Membiasakan Diri Berprasangka Baik
Berperangka Baik atau sering kita sebut
dengan istilah Khusnozhon adalah suatu kajian aqida akhlak Islam yang selalu
dianjurkan bahkan diwajibkan kepada kita sebagai seorang muslim sebagaimana
firman Allah :
“Wahai orang-orang yang beriman, jauhilah oleh kalian
kebanyakan dari persangkaan (zhan) karena sesungguhnya sebagian dari
persangkaan itu merupakan dosa.” [Q.S Al-Hujurat: 12]

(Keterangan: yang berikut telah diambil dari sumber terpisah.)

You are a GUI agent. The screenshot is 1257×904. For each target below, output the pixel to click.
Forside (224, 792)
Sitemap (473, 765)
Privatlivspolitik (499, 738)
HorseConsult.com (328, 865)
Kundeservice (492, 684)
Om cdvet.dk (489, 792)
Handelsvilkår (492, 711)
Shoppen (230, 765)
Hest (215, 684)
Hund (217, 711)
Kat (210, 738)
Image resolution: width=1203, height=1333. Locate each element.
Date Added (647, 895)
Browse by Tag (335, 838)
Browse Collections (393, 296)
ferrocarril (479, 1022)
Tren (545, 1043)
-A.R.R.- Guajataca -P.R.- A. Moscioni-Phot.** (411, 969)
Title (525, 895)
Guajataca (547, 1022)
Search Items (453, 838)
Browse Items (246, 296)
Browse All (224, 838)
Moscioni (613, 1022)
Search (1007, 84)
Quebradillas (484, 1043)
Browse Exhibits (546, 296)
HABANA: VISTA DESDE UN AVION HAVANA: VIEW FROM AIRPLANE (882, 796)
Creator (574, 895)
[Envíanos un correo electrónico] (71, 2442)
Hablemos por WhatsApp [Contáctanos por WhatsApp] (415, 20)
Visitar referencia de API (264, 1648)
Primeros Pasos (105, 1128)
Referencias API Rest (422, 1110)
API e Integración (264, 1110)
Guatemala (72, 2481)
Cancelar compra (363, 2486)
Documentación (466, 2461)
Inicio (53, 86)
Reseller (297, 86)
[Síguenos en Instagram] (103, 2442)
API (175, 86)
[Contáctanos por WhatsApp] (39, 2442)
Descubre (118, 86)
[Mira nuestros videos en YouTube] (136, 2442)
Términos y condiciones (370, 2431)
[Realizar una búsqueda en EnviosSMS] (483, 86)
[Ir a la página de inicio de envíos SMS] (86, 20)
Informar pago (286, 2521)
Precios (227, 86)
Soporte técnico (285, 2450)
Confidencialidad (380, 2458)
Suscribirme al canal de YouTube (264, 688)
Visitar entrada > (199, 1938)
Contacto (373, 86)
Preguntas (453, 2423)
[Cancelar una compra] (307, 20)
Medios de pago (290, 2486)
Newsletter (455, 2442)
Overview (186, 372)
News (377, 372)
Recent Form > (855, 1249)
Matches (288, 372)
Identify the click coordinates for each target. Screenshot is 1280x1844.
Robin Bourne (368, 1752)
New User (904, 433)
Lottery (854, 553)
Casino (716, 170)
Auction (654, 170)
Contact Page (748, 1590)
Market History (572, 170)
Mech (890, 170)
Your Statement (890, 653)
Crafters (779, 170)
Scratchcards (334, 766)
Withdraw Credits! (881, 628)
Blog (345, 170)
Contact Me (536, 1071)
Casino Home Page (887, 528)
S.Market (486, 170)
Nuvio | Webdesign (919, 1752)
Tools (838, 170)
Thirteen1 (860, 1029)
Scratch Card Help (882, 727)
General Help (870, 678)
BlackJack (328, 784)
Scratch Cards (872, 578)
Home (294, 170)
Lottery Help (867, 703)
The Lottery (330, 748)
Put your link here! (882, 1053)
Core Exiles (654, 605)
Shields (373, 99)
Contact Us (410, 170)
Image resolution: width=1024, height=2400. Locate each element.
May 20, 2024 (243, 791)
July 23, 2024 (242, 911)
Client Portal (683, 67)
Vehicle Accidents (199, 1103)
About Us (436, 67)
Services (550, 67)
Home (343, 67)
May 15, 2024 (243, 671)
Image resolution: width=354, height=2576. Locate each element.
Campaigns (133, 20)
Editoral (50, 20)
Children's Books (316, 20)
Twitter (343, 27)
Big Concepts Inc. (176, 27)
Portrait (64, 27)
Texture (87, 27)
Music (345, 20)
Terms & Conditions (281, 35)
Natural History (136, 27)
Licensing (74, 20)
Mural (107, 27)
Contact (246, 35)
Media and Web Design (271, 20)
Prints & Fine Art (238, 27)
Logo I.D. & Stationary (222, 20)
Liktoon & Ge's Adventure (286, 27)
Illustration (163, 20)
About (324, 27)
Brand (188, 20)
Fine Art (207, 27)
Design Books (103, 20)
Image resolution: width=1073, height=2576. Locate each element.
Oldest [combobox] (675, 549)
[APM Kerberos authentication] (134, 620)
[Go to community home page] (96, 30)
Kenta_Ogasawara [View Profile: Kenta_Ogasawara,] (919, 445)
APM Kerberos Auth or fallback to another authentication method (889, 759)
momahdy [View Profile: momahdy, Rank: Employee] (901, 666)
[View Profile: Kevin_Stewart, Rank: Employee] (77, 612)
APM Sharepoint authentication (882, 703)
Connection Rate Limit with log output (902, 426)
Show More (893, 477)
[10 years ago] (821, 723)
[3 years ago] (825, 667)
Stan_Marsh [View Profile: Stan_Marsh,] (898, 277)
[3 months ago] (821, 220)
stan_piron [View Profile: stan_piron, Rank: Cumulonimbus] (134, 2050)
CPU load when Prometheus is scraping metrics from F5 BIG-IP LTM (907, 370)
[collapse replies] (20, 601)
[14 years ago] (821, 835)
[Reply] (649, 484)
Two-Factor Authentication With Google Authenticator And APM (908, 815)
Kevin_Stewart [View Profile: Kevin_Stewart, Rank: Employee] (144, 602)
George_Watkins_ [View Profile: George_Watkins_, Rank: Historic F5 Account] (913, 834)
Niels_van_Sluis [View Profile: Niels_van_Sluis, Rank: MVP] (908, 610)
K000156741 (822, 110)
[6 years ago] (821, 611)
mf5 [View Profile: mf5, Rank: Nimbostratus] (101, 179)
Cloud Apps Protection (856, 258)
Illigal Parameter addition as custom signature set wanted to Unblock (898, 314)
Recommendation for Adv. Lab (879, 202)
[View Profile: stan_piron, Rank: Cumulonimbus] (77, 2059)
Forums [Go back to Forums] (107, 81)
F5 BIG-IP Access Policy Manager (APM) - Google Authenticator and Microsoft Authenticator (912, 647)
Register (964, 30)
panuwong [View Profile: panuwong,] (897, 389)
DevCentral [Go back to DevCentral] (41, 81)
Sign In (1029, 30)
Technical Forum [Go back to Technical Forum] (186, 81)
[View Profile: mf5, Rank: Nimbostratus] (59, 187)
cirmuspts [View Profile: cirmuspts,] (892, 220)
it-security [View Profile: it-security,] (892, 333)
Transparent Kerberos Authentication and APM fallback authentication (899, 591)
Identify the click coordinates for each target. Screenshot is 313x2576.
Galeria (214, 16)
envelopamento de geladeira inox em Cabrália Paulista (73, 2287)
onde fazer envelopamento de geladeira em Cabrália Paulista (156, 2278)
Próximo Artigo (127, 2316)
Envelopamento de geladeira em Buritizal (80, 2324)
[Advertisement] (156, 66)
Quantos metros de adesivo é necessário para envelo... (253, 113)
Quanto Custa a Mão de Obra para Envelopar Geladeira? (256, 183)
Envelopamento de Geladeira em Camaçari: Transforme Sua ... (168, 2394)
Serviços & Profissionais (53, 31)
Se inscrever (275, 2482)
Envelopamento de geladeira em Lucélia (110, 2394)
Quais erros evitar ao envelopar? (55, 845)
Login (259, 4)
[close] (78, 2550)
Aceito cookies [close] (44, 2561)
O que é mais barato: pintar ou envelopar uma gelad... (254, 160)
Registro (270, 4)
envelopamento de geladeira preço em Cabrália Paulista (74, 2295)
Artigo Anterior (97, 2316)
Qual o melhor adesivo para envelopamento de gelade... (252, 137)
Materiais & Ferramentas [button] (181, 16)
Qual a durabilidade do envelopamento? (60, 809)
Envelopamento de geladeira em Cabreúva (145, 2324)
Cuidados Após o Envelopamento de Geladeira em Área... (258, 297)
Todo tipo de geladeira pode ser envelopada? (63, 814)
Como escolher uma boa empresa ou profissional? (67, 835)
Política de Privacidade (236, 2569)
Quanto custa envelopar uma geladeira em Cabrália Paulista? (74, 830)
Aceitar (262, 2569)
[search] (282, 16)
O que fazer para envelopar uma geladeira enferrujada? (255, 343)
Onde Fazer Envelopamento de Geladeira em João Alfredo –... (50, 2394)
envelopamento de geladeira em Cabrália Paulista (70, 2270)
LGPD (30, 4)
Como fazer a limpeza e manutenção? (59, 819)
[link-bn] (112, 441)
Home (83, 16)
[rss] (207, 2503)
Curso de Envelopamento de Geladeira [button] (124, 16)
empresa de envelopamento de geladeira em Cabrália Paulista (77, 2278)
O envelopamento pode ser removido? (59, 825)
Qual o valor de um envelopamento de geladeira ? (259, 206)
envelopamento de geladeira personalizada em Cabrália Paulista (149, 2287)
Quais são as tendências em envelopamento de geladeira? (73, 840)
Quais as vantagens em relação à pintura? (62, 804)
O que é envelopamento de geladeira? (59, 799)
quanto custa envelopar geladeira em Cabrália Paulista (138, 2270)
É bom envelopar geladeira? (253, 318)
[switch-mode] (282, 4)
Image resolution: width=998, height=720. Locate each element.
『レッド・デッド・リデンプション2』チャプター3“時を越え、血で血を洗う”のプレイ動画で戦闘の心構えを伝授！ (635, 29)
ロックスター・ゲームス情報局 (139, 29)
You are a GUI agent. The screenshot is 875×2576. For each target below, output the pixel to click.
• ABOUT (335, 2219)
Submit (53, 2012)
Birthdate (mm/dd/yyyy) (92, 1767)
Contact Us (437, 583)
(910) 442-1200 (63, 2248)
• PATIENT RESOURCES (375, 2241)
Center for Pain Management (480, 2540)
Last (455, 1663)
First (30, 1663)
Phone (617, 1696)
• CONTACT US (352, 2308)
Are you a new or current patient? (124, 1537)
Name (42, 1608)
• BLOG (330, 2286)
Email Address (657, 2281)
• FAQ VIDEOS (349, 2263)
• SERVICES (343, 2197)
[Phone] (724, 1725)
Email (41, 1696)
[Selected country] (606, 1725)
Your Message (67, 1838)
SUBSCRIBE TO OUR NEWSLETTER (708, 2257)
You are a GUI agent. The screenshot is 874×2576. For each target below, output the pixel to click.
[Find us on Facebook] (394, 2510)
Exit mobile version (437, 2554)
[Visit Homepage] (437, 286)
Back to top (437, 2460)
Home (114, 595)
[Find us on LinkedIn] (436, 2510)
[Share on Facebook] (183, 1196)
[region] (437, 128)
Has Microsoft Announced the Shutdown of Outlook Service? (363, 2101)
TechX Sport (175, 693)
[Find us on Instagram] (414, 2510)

Berperasangka baik bertitik berat pada
hati dan pikiran kita, memerlukan kesabaran dan keimanan yang baik.
Seseorang yang ditimpa musibah, sedang berada dalam kesedihan atau
sebagainya yang bersifat melukai hatinya sering kali mencari kambing hitam dari
semua masalah yang dialaminya.
Saudaraku...., bukannya
berperasangka baik itu adalah suatu usaha untuk melapangkan dan membersihkan
hati? Sebaliknya, bukankan berperasangka buruk itu menyesakkan dadamu? Membuat
pikiranmu sibuk serta emosimu susah untuk engkau kendalikan? Dalam al-quran
Allah berfirman :
"Wahai jiwa yang tenang, Kembalilah kepada
Tuhanmu dengan hati yang puas lagi diridhai-Nya, Maka masuklah ke dalam jama'ah
hamba-hamba-Ku, masuklah ke dalam syurga-Ku."
[Q.S al-Fajr : 27-30]
Jiwa yang tenang di
atas maksudnya adalah jiwa-jiwa yang telah dipenuhi rahmat dan petunjuk Allah,
hati jiwa yang tunduk terhadap perintah Allah. Secara ilmu tafsir, Adapun
kata al-muthmainnah yang berarti jiwa yang tenang dalam ayat tersebut
merupakan ism al-fâ’il dari al-thuma’nînah wa al-ithmi’nân. Secara bahasa, kata
al-thuma’nînah berarti as-sukûn (diam, tenang, tidak bergerak). Dijelaskan
juga oleh al-Asfahani, kata tersebut berarti as-sukûn ba’da al-inzi’âj (tenang
setelah gelisah atau cemas). Menurut at-Tunisi, kata ithma’anna digunakan
ketikahâdiran ghayra mudhtharib wa lâ munza’ij (tenang, tidak cemas dan tidak
gelisah). Kata itu juga bisa juga digunakan untuk menunjuk ketenangan jiwa
karena membenarkan apa yang dalam al-Quran tanpa ada keraguan dan kebimbangan.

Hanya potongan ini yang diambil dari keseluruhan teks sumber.